Medicare & Medicaid and Autism and Related Conditions

The Centers for Medicare & Medicaid Services (CMS) provides a wide array of health-related services to beneficiaries with autism and related conditions enrolled in Medicaid, Medicare, and the Children’s Health Insurance Program.

The Medicaid program in particular supports children, youth, and adults with autism and related conditions who have limited income and resources, and meet certain eligibility criteria. Because Medicaid is a State-based program, available care and services may vary from State to State, and according to age. In addition to physical health services, Medicaid programs provide strong support for community living through home and community-based services such as respite care and employment supports. A list of Medicaid “waiver” and demonstration programs, some that assist people with autism and related conditions, is available here.

CMS has also engaged in research on autism and related conditions services, publishing a 2010 environmental scan describing the evidence base on autism services, and a 2011 report that described autism services activity in nine states.

If You’re Concerned

If you think your child might have an ASD or you think there could be a problem with the way your child plays, learns, speaks, or acts, contact your child’s doctor, and share your concerns.

If you or the doctor is still concerned, ask the doctor for a referral to a specialist who can do a more in-depth evaluation of your child.

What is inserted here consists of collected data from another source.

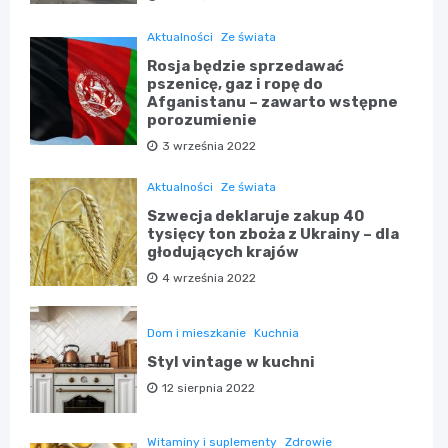
Aktualności
Ze świata
Rosja będzie sprzedawać
pszenicę, gaz i ropę do
Afganistanu – zawarto wstępne
porozumienie
3 września 2022
Aktualności
Ze świata
Szwecja deklaruje zakup 40
tysięcy ton zboża z Ukrainy – dla
głodujących krajów
4 września 2022
Dom i mieszkanie
Kuchnia
Styl vintage w kuchni
12 sierpnia 2022
Witaminy i suplementy
Zdrowie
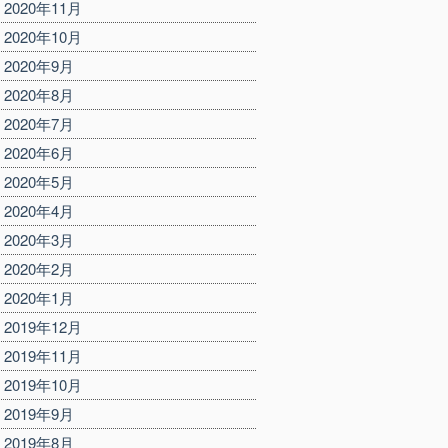
2020年11月
2020年10月
2020年9月
2020年8月
2020年7月
2020年6月
2020年5月
2020年4月
2020年3月
2020年2月
2020年1月
2019年12月
2019年11月
2019年10月
2019年9月
2019年8月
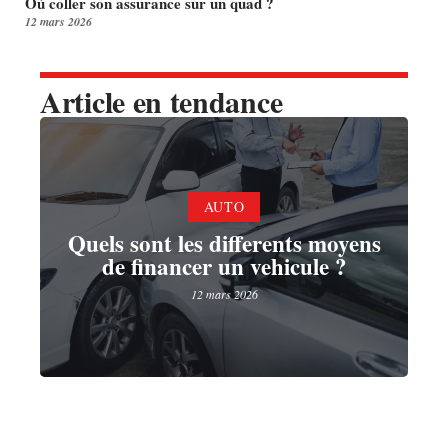
Où coller son assurance sur un quad ?
12 mars 2026
Article en tendance
AUTO
Quels sont les differents moyens
de financer un vehicule ?
12 mars 2026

Specialists who can do a more in-depth evaluation and make a diagnosis include:

  • Developmental Pediatricians (doctors who have special training in child development and children with special needs)
  • Child Neurologists (doctors who work on the brain, spine, and nerves)
  • Child Psychologists or Psychiatrists (doctors who know about the human mind)

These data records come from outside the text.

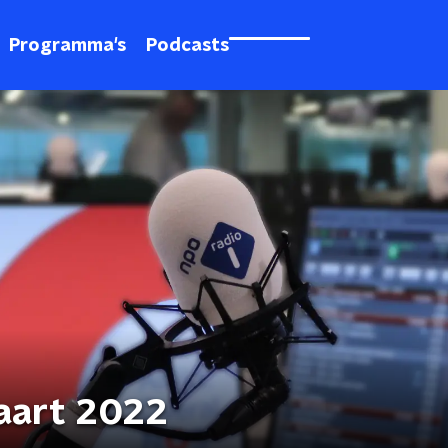
Programma's
Podcasts
aart 2022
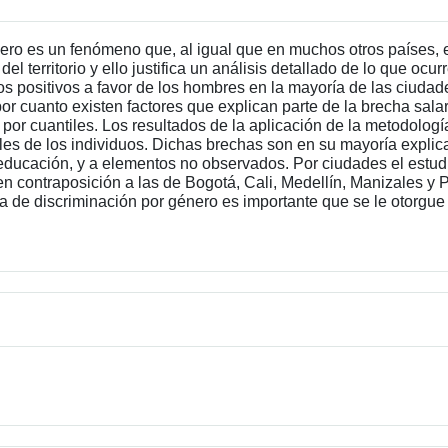
nero es un fenómeno que, al igual que en muchos otros países, 
territorio y ello justifica un análisis detallado de lo que ocur
os positivos a favor de los hombres en la mayoría de las ciudad
 por cuanto existen factores que explican parte de la brecha sal
 por cuantiles. Los resultados de la aplicación de la metodolog
les de los individuos. Dichas brechas son en su mayoría explicad
 educación, y a elementos no observados. Por ciudades el estu
 en contraposición a las de Bogotá, Cali, Medellín, Manizales y
ia de discriminación por género es importante que se le otorgue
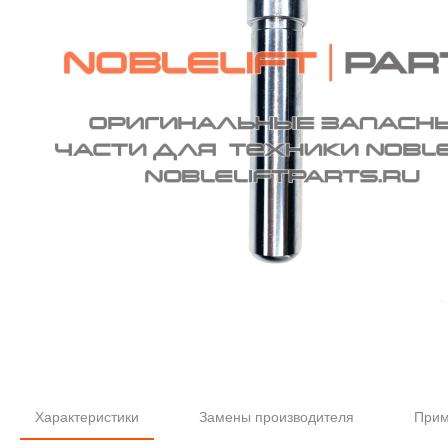
Характеристики
Замены производителя
Прим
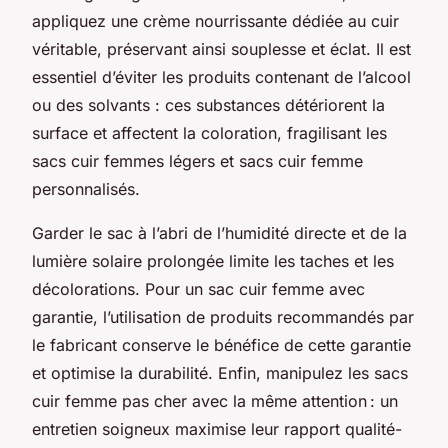
appliquez une crème nourrissante dédiée au cuir
véritable, préservant ainsi souplesse et éclat. Il est
essentiel d’éviter les produits contenant de l’alcool
ou des solvants : ces substances détériorent la
surface et affectent la coloration, fragilisant les
sacs cuir femmes légers et sacs cuir femme
personnalisés.
Garder le sac à l’abri de l’humidité directe et de la
lumière solaire prolongée limite les taches et les
décolorations. Pour un sac cuir femme avec
garantie, l’utilisation de produits recommandés par
le fabricant conserve le bénéfice de cette garantie
et optimise la durabilité. Enfin, manipulez les sacs
cuir femme pas cher avec la même attention : un
entretien soigneux maximise leur rapport qualité-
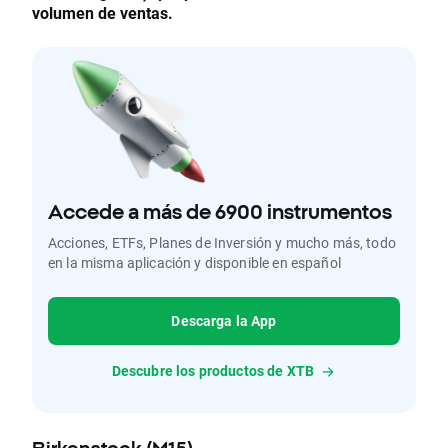
volumen de ventas.
Accede a más de 6900 instrumentos
Acciones, ETFs, Planes de Inversión y mucho más, todo
en la misma aplicación y disponible en español
Descarga la App
Descubre los productos de XTB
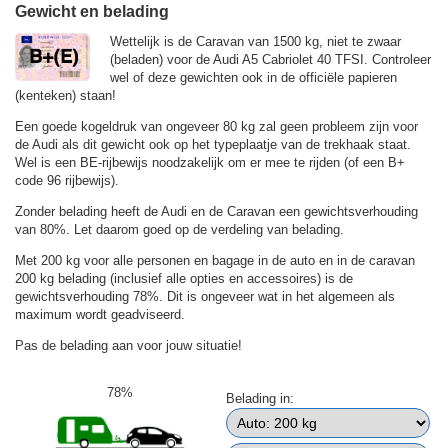
Gewicht en belading
Wettelijk is de Caravan van 1500 kg, niet te zwaar
(beladen) voor de Audi A5 Cabriolet 40 TFSI. Controleer
wel of deze gewichten ook in de officiële papieren
(kenteken) staan!
Een goede kogeldruk van ongeveer 80 kg zal geen probleem zijn voor
de Audi als dit gewicht ook op het typeplaatje van de trekhaak staat.
Wel is een BE-rijbewijs noodzakelijk om er mee te rijden (of een B+
code 96 rijbewijs).
Zonder belading heeft de Audi en de Caravan een gewichtsverhouding
van 80%. Let daarom goed op de verdeling van belading.
Met 200 kg voor alle personen en bagage in de auto en in de caravan
200 kg belading (inclusief alle opties en accessoires) is de
gewichtsverhouding 78%. Dit is ongeveer wat in het algemeen als
maximum wordt geadviseerd.
Pas de belading aan voor jouw situatie!
78%
Belading in:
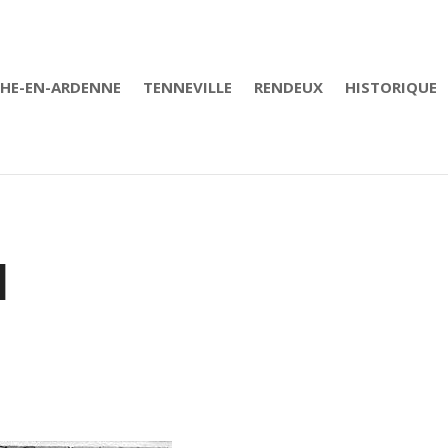
CHE-EN-ARDENNE
TENNEVILLE
RENDEUX
HISTORIQUE
l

At the same time, call your state’s public early childhood system to request a free evaluation to find out if your child qualifies for intervention services. This is sometimes called a Child Find evaluation. You do not need to wait for a doctor’s referral or a medical diagnosis to make this call.

Where to call for a free evaluation from the state depends on your child’s age:

  • If your child is not yet 3 years old, contact your local early intervention system.
  • You can find the right contact information for your state by calling the Early Childhood Technical Assistance Center (ECTA) at 919-962-2001.
  • Or visit the ECTA website.

Learn more about early intervention »

  • If your child is 3 years old or older, contact your local public school system.
  • Even if your child is not yet old enough for kindergarten or enrolled in a public school, call your local elementary school or board of education and ask to speak with someone who can help you have your child evaluated.
  • If you’re not sure who to contact, call the Early Childhood Technical Assistance Center (ECTA) at 919-962-2001.
  • Or visit the ECTA website.

Learn more about this process »

Research shows that early intervention services can greatly improve a child’s development.[2],[3] In order to make sure your child reaches his or her full potential, it is very important to get help for an ASD as soon as possible.